It was rather fitting to stage a tale of illicit love on an Indian campus in the 1940’s, Vijay Tendulkar’s A Friend’s Story, in the sparkling and superbly intimate atmosphere of the Sam Wannamaker playhouse last week. That supposed replica of Shakespeare’s and Richard Burbage’s covered theatre, just over the river, although the Wannamaker playhouse is right next to the modern Globe. Which, at the turn of the Sixteenth Century, saw a major theatrical transition from the open air rounds of Elizabethan London to more claustrophobic Jacobean stages, a considerable hike in ticket prices and the appearance of candlelight too, the precursor to that famous ‘Limelight’, in this case those two huge candelabra that hang over this exquisite little stage and light the actors’ very internal journey through love and obsession, to betrayal and the search for redemption.
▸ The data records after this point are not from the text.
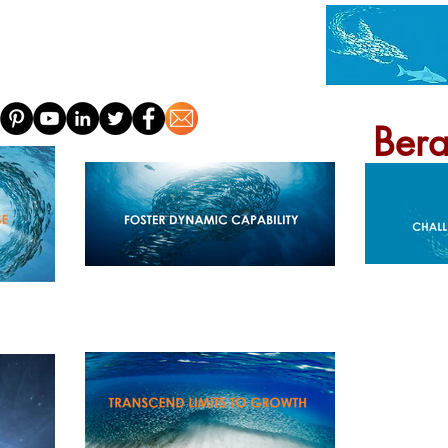
HEIMAT
UM
Bera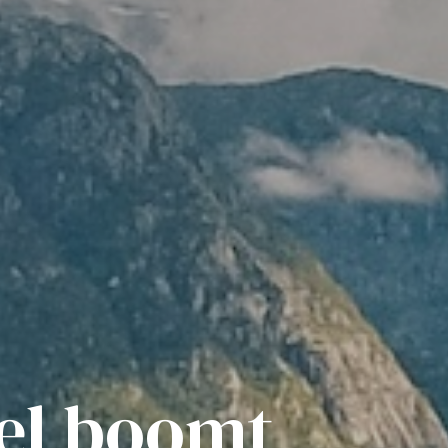
iel boomt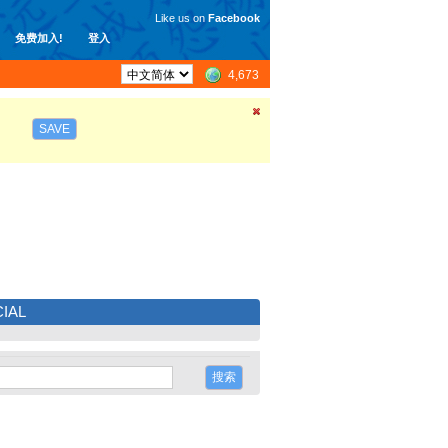
Like us on
Facebook
免费加入!
登入
4,673
SAVE
IAL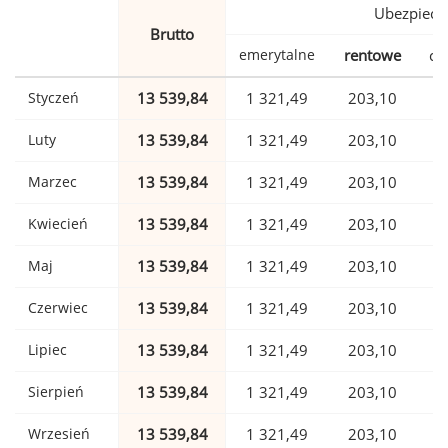
Ubezpiecz
Brutto
emerytalne
rentowe
ch
Styczeń
13 539,84
1 321,49
203,10
Luty
13 539,84
1 321,49
203,10
Marzec
13 539,84
1 321,49
203,10
Kwiecień
13 539,84
1 321,49
203,10
Maj
13 539,84
1 321,49
203,10
Czerwiec
13 539,84
1 321,49
203,10
Lipiec
13 539,84
1 321,49
203,10
Sierpień
13 539,84
1 321,49
203,10
Wrzesień
13 539,84
1 321,49
203,10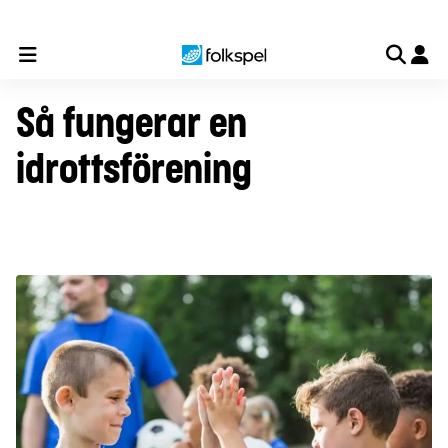
Till laget
Till föreningen
Till organisationen
Så myck
Så fungerar en
idrottsförening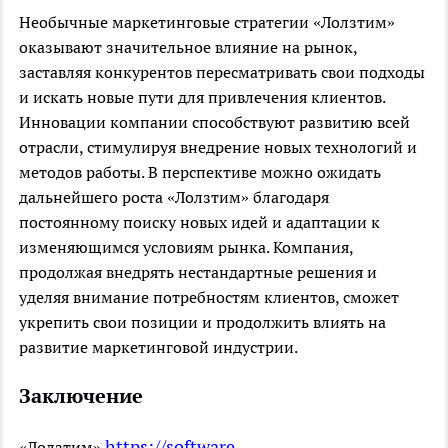
Необычные маркетинговые стратегии «Лолзтим»
оказывают значительное влияние на рынок,
заставляя конкурентов пересматривать свои подходы
и искать новые пути для привлечения клиентов.
Инновации компании способствуют развитию всей
отрасли, стимулируя внедрение новых технологий и
методов работы. В перспективе можно ожидать
дальнейшего роста «Лолзтим» благодаря
постоянному поиску новых идей и адаптации к
изменяющимся условиям рынка. Компания,
продолжая внедрять нестандартные решения и
уделяя внимание потребностям клиентов, сможет
укрепить свои позиции и продолжить влиять на
развитие маркетинговой индустрии.
Заключение
https://software-
«Лолзтим»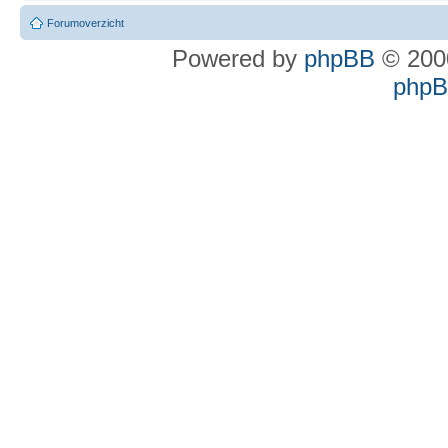
Forumoverzicht
Powered by
phpBB
© 2000
phpBB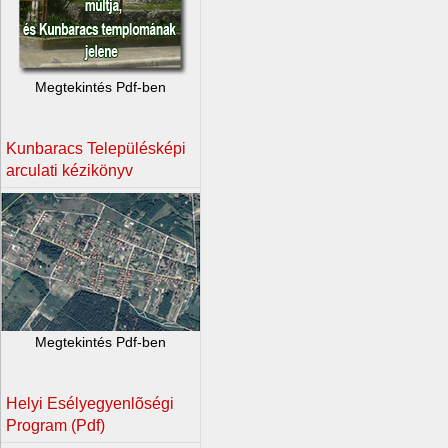
Megtekintés Pdf-ben
Kunbaracs Településképi
arculati kézikönyv
Megtekintés Pdf-ben
Helyi Esélyegyenlõségi
Program (Pdf)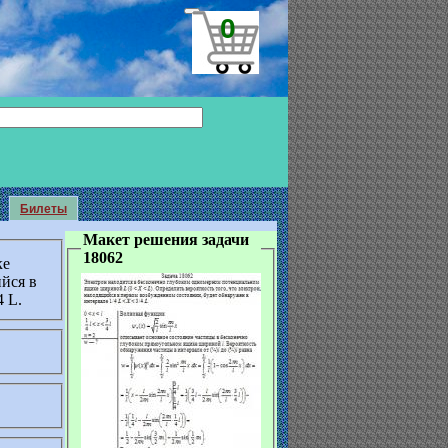
0
Билеты
Макет решения задачи
18062
ке
ийся в
4 L.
One that, since it came to the Playhouse for only two nights, having toured so widely in India, candles adding new shades and shadows to the plainer black backdrop of the original staging, was exciting both for itself, not least because the play caused a storm when it was first produced in India in 1981, and for an insight into this always unusual setting and what it can offer to modern audiences.
So unfolded a tale beautifully told though, and one avoiding the overtly political, if human relationships are always political, essentially of a fateful love triangle between Mitra, the strident, anguished and very touching tom-boy outcast, always seeking her true place, the manipulative Nama and the innocent hinge of this tragic love story, Babu, at once gentle narrator and embroiled protagonist, played brilliantly by Abhay Mahajan. This sharp six hander is a somewhat old-fashioned story, much as it has been controversial in India for its themes of repressed homosexuality, or more controversially in India, Lesbianism, so perhaps it found a new poignancy in such a very old fashioned setting. Though it was inevitable too that sitting there I found my thoughts at times drifting back to the true story of the theatre itself and the little revolution it represented in its day.
A Friend’s Story has been billed as revolutionary, and indeed, in the Globe’s season of Love has consciously been brought here to mark the 50th anniversary of the decriminalization of Homosexuality in the UK. Watching it in this particular space then highlighted for me the strange revolutions of time and cultures, from that ‘brazen’ age of seething Elizabethan sexuality, indeed Homosexuality especially prevalent in the Court of James I, right through to the murderous repressions of 1940’s morality in India. Although, as the title suggests, it is not essentially sexuality that matters, or precipitates tragedy, but the natural dynamics of affection, identity and especially jealousy that are present in all human relationships, and impact friends as much as lovers.
Framed by the ever-present theatre of changing social mores, in Shakespeare’s day the revolution happening was a stratification of theatre itself. That also saw actor-writers like Ben Jonson bemoaning the very commercialisation of theatre and the success of places like the Globe, in a world where the audience now sat upon the stage, and paid to do so. Though it was now ticket prices and sharply increasing social divisions, as the Jacobean Court consciously became a theatre of aristocratic superiority, that defined society, the face of what was publicly acceptable and the hypocrisies always beneath the surface, appearing so often in those blood thirsty Jacobean revenge tragedies. Although this play is also billed as Tendulkar’s Greek tragedy it does not have Shakespearean proportions, but was a pertinent choice for such a stage, even if for only so short a time, and a fine little production too.
Kate Macdonald went to see A Friend’s Story courtesy of The Globe Theatre. A Friend’s Story was directed and designed by Akash Khurana.